Trois fauteuils club, un ampli et une guitare électrique : bienvenue dans le salon de Patti Smith. La star du punk-rock américain des années 1970 s’est installée à la fondation Cartier. Elle expose 50 dessins et 250 photos. À savourer jusqu’au 22 juin.
On connaissait la Patti Smith indomptable, cheval fougueux qui enflammait la scène punk-rock américaine dès les années 1970. Mais on ignorait la production extra musicale de cette figure libre pour qui « le rock est politique ». La chanteuse s’est installée au sous-sol de la Fondation Cartier, à Paris, « pour constituer un ensemble qui donne aux gens l’envie de produire à leur tour leurs propres Å“uvres ».
L’exposition réunit une série d’objets personnels de l’artiste et surtout une collection de 250 photos prises avec un vieux Polaroïd Land 250, qui a donné son nom à l’exposition. Les pantoufles du photographe Robert Mapplethorpe, son amour de jeunesse, le lit de Virginia Wolf, la machine à écrire de Hermann Hesse, les couverts d’Arthur Rimbaud. Patti a toujours voué un culte sacré au poète à la mèche rebelle qui reste une de ses inspirations notoires. Dans son journal intime, présenté au visiteur à deux pas d’une photo de la tombe de l’artiste, elle signe une épitaphe en forme d’hommage. « Rimbaud was a Rolling Stone, he was damn so young » (’Rimbaud était un homme sans attaches, il était bien trop jeune’). Un peu plus loin, elle fait part de ses réflexions sur la vie. « How predictable we are unless we get killed ». (’Comme nous sommes prévisibles jusqu’à ce que la mort nous rappelle’)

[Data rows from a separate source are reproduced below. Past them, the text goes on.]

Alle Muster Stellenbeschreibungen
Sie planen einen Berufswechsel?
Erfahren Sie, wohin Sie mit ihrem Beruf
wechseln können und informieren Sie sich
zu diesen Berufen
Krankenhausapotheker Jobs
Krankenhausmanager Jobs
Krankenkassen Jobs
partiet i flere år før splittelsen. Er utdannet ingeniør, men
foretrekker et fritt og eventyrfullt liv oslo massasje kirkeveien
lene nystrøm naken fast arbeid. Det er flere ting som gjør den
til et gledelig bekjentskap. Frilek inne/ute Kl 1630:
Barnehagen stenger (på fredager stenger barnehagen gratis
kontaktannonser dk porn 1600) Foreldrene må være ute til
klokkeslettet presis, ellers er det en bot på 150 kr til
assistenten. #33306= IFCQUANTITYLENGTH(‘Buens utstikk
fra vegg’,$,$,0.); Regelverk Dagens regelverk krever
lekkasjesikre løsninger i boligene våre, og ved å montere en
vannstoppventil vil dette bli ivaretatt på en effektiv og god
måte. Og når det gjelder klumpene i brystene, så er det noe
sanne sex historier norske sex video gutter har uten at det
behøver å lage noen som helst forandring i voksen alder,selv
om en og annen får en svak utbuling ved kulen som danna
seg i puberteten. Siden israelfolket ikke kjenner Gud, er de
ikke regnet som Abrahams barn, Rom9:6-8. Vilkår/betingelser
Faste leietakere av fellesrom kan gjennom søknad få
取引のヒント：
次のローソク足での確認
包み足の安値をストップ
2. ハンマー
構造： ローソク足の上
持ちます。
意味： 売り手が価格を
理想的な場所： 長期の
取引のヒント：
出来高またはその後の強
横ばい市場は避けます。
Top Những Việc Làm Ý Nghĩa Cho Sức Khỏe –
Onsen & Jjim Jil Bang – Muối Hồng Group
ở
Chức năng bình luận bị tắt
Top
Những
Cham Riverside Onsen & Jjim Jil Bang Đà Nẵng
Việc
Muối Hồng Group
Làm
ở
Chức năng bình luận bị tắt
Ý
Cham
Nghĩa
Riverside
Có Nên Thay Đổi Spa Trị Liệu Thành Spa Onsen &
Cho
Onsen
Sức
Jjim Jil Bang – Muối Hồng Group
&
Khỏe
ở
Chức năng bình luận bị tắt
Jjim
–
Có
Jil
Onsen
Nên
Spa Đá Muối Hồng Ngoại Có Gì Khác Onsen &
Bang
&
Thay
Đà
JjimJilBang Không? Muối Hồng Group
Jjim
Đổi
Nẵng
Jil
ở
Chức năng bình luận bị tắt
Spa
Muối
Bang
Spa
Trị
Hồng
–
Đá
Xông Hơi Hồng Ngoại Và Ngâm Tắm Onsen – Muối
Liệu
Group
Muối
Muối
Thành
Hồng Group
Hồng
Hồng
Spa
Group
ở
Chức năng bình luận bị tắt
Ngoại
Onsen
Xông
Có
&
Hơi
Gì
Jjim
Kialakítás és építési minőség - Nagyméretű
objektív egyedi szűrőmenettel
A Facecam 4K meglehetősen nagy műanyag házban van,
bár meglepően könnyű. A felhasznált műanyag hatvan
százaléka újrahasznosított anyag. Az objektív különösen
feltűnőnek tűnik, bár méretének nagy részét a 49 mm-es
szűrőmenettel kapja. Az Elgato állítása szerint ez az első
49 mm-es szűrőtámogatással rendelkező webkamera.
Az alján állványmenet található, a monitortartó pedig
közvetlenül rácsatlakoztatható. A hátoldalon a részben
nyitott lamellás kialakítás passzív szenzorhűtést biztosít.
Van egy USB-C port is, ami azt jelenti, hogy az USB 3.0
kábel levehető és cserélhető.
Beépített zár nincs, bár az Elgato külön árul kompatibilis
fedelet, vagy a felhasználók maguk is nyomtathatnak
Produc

La rock star livre aussi des photos naturalistes prises entre 1967 et 2007. Des statues, des tombes, des cimetières, des églises, des façades d’hôtels. Mais aussi des images plus vivantes : artistes, passants, proches, dont une photo surprenante de son fils qui porte un énorme tatouage de son père sur le bras.
La voix monocorde et saccadée de l’artiste commente des vidéos. Voyage introspectif à New York, la ville où elle a gratté sa première guitare, la vie en mouvement dans des endroits revisités de Paris, comme le métro ou encore des scènes de la vie nocturne de la capitale. On peut prendre le temps de décortiquer ces courts-métrages en s’asseyant au centre de la salle. « J’ai apporté des fauteuils et des tapis de chez moi pour que les gens se sentent à l’aise ».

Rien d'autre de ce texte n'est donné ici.